Text Mining Tools
brat: annotation visualization and editing
Overview
Intuitive visualization and editing of text annotations is important for communicating the "meaning" of annotations and for reducing the effort of creating new annotations.
brat rapid annotation tool (brat) is a web-based tool for annotation visualization and editing. The tool is freely available and open source (MIT license).
brat supports a rich set of fully configurable annotation primitives:
- Typed text spans (e.g. entity mention)
- Binary relations (e.g. coreference)
- n-ary associations (e.g. events)
- Attributes/meta-knowledge (e.g. Negation, Speculation, etc.)
- Free-form text "notes"
These allow the tool to be applied to a wide range of text annotation tasks, including, for example, entity mention annotation, chunking, binary relation annotation, dependency syntax, and structured n-ary event annotation.

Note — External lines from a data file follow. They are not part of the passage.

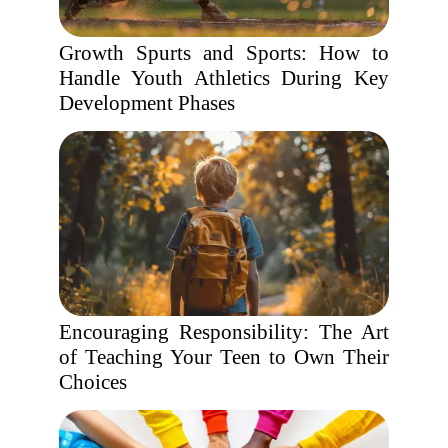
Growth Spurts and Sports: How to
Handle Youth Athletics During Key
Development Phases
Encouraging Responsibility: The Art
of Teaching Your Teen to Own Their
Choices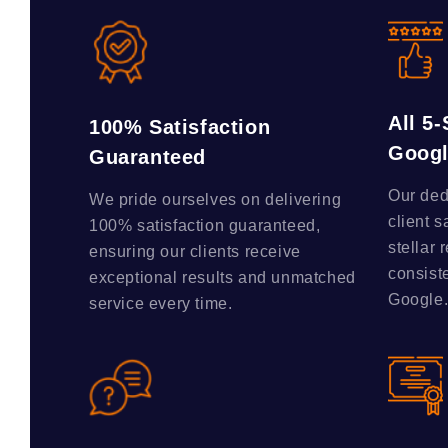
All 5
100% Satisfaction
Goog
Guaranteed
Our ded
We pride ourselves on delivering
client s
100% satisfaction guaranteed,
stellar 
ensuring our clients receive
consist
exceptional results and unmatched
Google
service every time.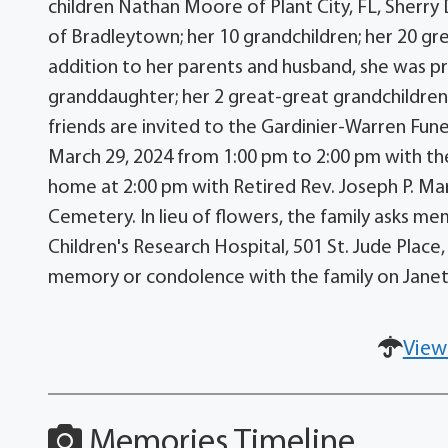
children Nathan Moore of Plant City, FL, Sherry
of Bradleytown; her 10 grandchildren; her 20 gr
addition to her parents and husband, she was pr
granddaughter; her 2 great-great grandchildren;
friends are invited to the Gardinier-Warren Fune
March 29, 2024 from 1:00 pm to 2:00 pm with the
home at 2:00 pm with Retired Rev. Joseph P. Marti
Cemetery. In lieu of flowers, the family asks me
Children's Research Hospital, 501 St. Jude Plac
memory or condolence with the family on Jane
View
Memories Timeline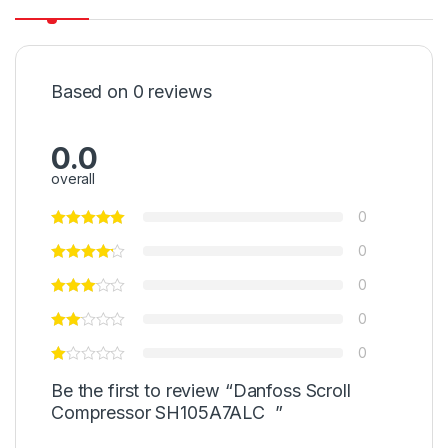
Based on 0 reviews
0.0
overall
0
0
0
0
0
Be the first to review “Danfoss Scroll
Compressor SH105A7ALC ”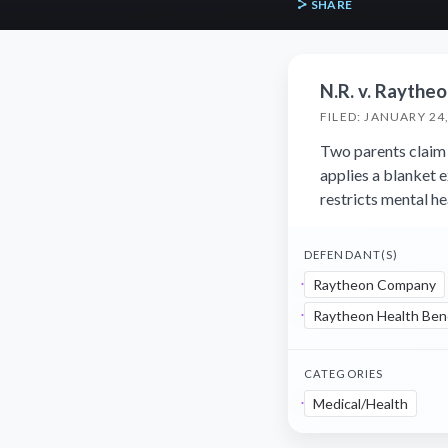
SHARE
N.R. v. Raythe
FILED: JANUARY 24
Two parents claim 
applies a blanket 
restricts mental h
DEFENDANT(S)
Raytheon Company
Raytheon Health Bene
CATEGORIES
Medical/Health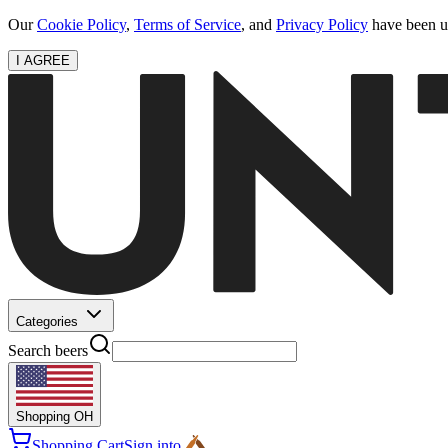
Our
Cookie Policy
,
Terms of Service
, and
Privacy Policy
have been up
I AGREE
Categories
Search beers
Shopping
OH
Shopping Cart
Sign into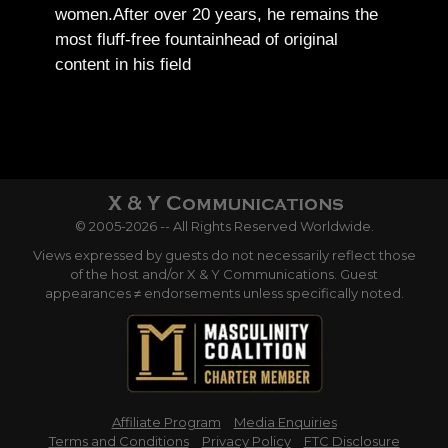
women.
After over 20 years, he remains the
most fluff-free fountainhead of original
content in his field
© 2005-2026 -- All Rights Reserved Worldwide.
Views expressed by guests do not necessarily reflect those
of the host and/or X & Y Communications. Guest
appearances ≠ endorsements unless specifically noted.
Affiliate Program
Media Enquiries
Terms and Conditions
Privacy Policy
FTC Disclosure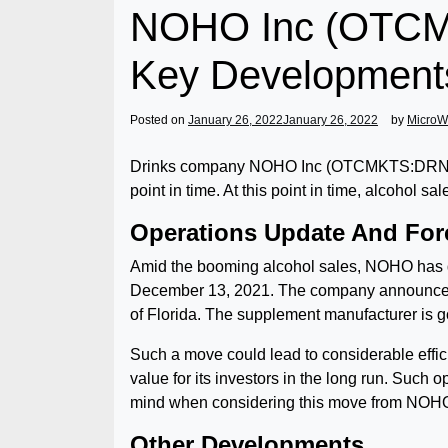
NOHO Inc (OTCMK
Key Development
Posted on
January 26, 2022
January 26, 2022
by
MicroW
Drinks company NOHO Inc (OTCMKTS:DRNK) has
point in time. At this point in time, alcohol 
Operations Update And For
Amid the booming alcohol sales, NOHO has de
December 13, 2021. The company announced a
of Florida. The supplement manufacturer is goi
Such a move could lead to considerable effic
value for its investors in the long run. Such 
mind when considering this move from NOH
Other Developments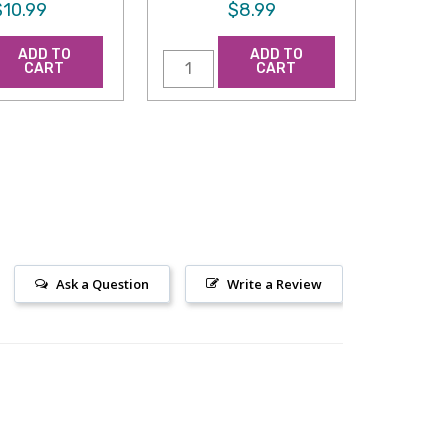
$10.99
$8.99
ADD TO
ADD TO
CART
CART
Ask a Question
Write a Review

8/11/2012: Version 1.3 released
New features in v1.3 include:
- entity normalisation / linking / grounding support
- supporting embedded visualisations for web pages and web-based applications
- discontinuous text annotations
- in-built annotation tutorials and additional example corpora
- new annotation comparison functionality
- a fast, easy-to-use standalone server (experimental)
For details, please see: http://brat.nlplab.org/new-in-v1.3.html
Annotation visualization
The brat visualization functionality is based on the stav, a visualization tool created by the Tsujii laboratory of the University of Tokyo for the BioNLP Shared Task 2011. The initial focus of the tool was on the visualization of annotations for event extraction, and the visualization is thus originally designed to work also for complex structured annotations.
The functionality of brat has been extended to support visualization for many other annotation tasks, and brat provides also support features such as text and annotation search and concordancing in addition to visualization.
Online annotation
brat includes annotation capabilities using intuitive mouse-based editing "gestures" familiar from text editors, presentation software, and many other tools.
An annotation for a text span can be created simply by selecting that span with the mouse:
Annotations can be connected by "dragging" from one annotation to the other:
brat has been developed in close collaboration with experienced annotators working on mid-to-large-scale annotation efforts (tens of thousands of annotations), and the tool implements a full set of features for annotation support such as automatic validation of annotations against task-specific semantic constraints.
For more information, please see the brat homepage.
Contributors
The primary stav and brat developers are
- Pontus Stenetorp (Aizawa laboratory, University of Tokyo) (server development)
- Goran Topić (Tsujii laboratory, University of Tokyo) (client development)
- Sampo Pyysalo (NaCTeM and University of Manchester) (project lead)
- Tomoko Ohta (Tsujii laboratory, University of Tokyo) (quality assurance)
Acknowledgments
stav and brat development has been supported in part by
- Aizawa laboratory, University of Tokyo (PI: Akiko Aizawa)
- Tsujii laboratory, University of Tokyo (PI: Jun'ichi Tsujii)
- Grant-in-Aid for Specially Promoted Research (MEXT, Japan)
- NaCTeM and University of Manchester (PI: Sophia Ananiadou)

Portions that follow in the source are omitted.